Overview

The Transit Demand & Equity Scores application provides insights that can empower you to make data-driven decisions that shape the future of public transit in their communities. It contains two distinct scores:

Transit Demand Score:

Answers questions about where demand for service is highest and where it would be most utilized if made available.

This score is a quantitative measure of predicted demand for transit services in a given geography. It ranges from 0 to 100, with 100 being the highest level of demand. The scores are generated using a random forest regression model that considers several relevant factors within a selected area, such as the number of residents, number of workers, households with zero automobiles, transit commuters, and median household income.

Transit Equity Score:

Consider the locations of existing stops to answer the question, “How well does a city’s existing public transit system serve the portion of the community that is most dependent on transit day to day?”

This score assesses the level of equity in transit services as measured by the proportion of users who are travel-burdened within an area of interest. In this approach ‘travel burdened’ is defined by metrics such as income level, number of cars per household, commute duration, worker industry types, and minority populations. The equity model assigns values between 0 and 100 to each transit stop within the selected geography. Stops with a score of 100 are considered to be the highest priority locations with respect to delivering equitable services.

Methodology

Transit Demand Methodology

The transit demand scores are created as outputs from a random forest regression model that processes the input data into a set of normalized values ranging between 0 and 100, where 100 represents highest demand. These scores are calculated for and assigned to H3 level-8 cells for the study area that is selected by the user. For this version of the demand model, we’ve chosen to start with H3 level-8.

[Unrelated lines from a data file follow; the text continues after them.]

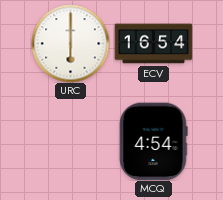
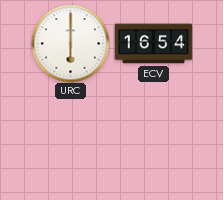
MCQ: 4:54 -> none
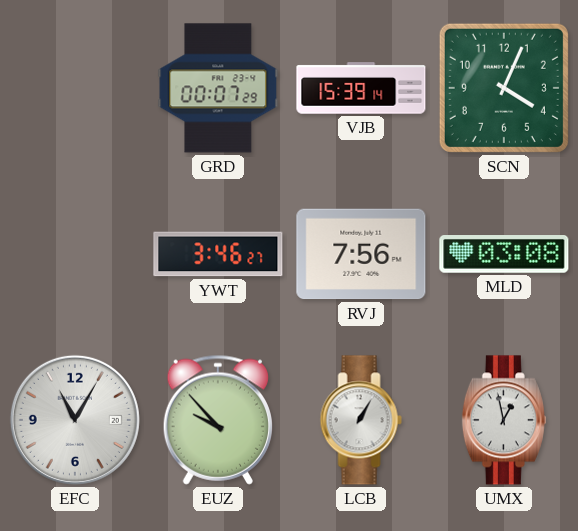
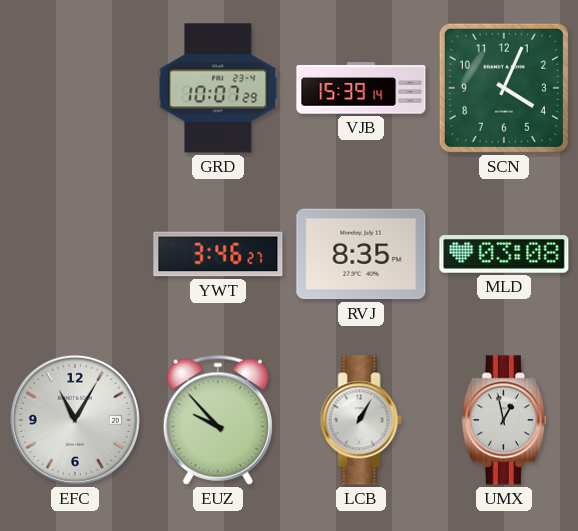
GRD: 00:07 -> 10:07
RVJ: 7:56 -> 8:35
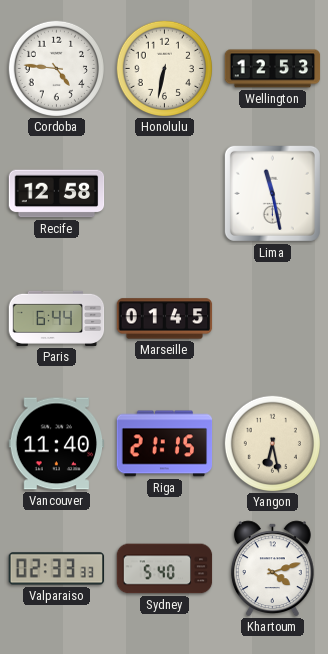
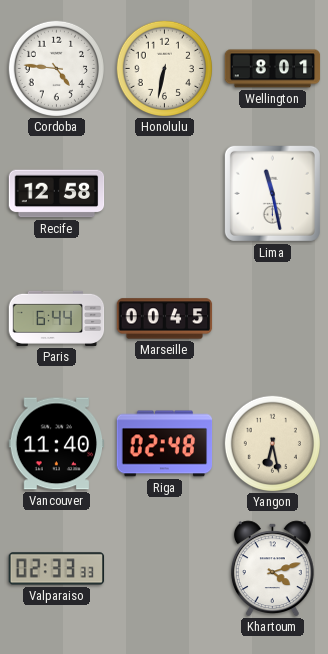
Wellington: 12:53 -> 8:01
Marseille: 01:45 -> 00:45
Riga: 21:15 -> 02:48
Sydney: 5:40 -> none
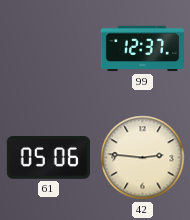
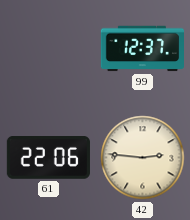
61: 05:06 -> 22:06
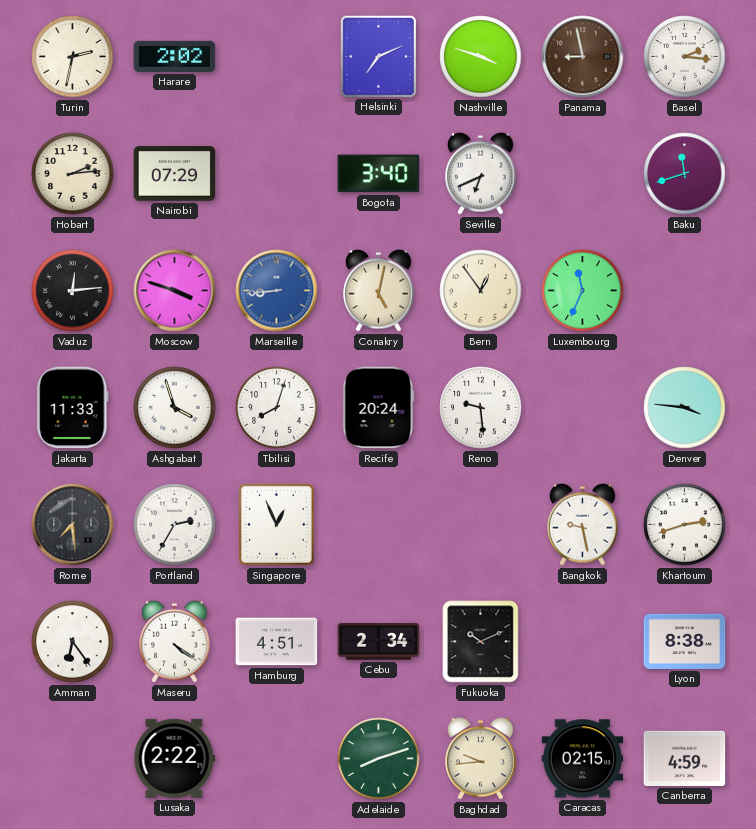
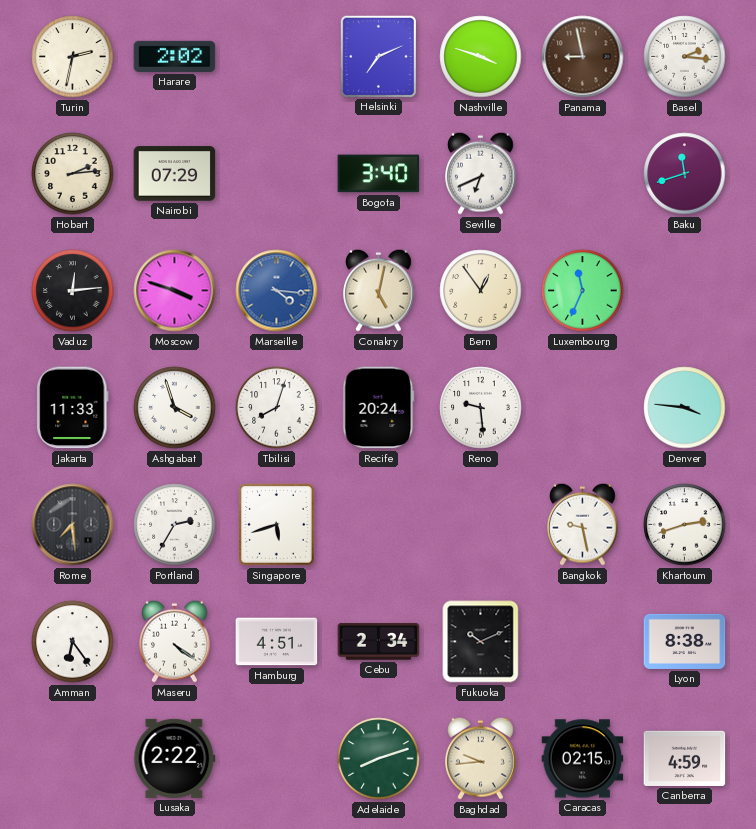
Marseille: 8:44 -> 4:16
Singapore: 12:56 -> 5:42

The Random Forest Regression model used to predict the number of transit trips in each H3 cell is based on five independent variables, or ‘features.’ All of the features used in the analysis are derived directly from Replica’s Places data for the chosen season of interest. The features included in this version of the model include the following:

Feature Name	Description	Assumption
n_residents	The number of residents in each H3 cell.	The number of people living in each cell directly influences number of trips generated, including transit trips.
n_workers	The number of workers in the H3 cell.	Number of people working in a cell also influences transit demand because workplaces attract many trips, including transit.
n_zero_auto_hh	The number of households with zero automobiles in a H3 cell.	Zero-auto households are a strong indicator of transit demand.
med_income	The median income of households in the H3 cell.	Household income is correlated with transit usage, e.g., lower income households are more likely to use or need transit options.
n_transit_commuters	The number of transit commuters apportioned to the H3 cell.	The total estimated transit commuters is a direct indicator of transit demand from the census which we can draw from to inform demand within our model.

During the modeling process importance metrics are generated to inform the model about the relative impact each feature has toward predicting transit demand. These metrics, which include the gain, cover, and weight, can be made available to customers for their requested model run if requested.

Initial testing of the demand model was conducted for San Francisco, New York City, and Chicago to determine how well the model predicted transit demand. The results from these test runs are quantified below with the set of performance metrics generated from each city’s model run:

Metro/City	R^2	Mean Absolute Error	Median Absolute Error	Explained Variance
San Francisco	0.84	80.2	46.1	0.84
New York City	0.95	154.7	52.0	0.95
Chicago (Cook County)	0.85	9.63	1.6	0.85

An overall R^2 within the range of .84 to .95 indicates that this version of the model is adequately predicting demand. As reflected by the resultant metrics from our test cities, the performance of the model will vary by city or region based on their size and local characteristics.

The following graphic shows the resultant demand predictions made for San Fransisco.

Map showing Replica Transit Demand Score in San Francisco (Fall 2022)

As a final note, the model may produce duplicate predictions for some cells within a study area (i.e., some cells will have the same demand value). This is a function of the relatively small number of input features currently used by the model. Adding additional features into the model within future iterations will likely increase predictive accuracy and differentiation within a study area. We are currently exploring the inclusion of additional features for future releases such as: land use characteristics, total travel demand, and distance from existing transit stops.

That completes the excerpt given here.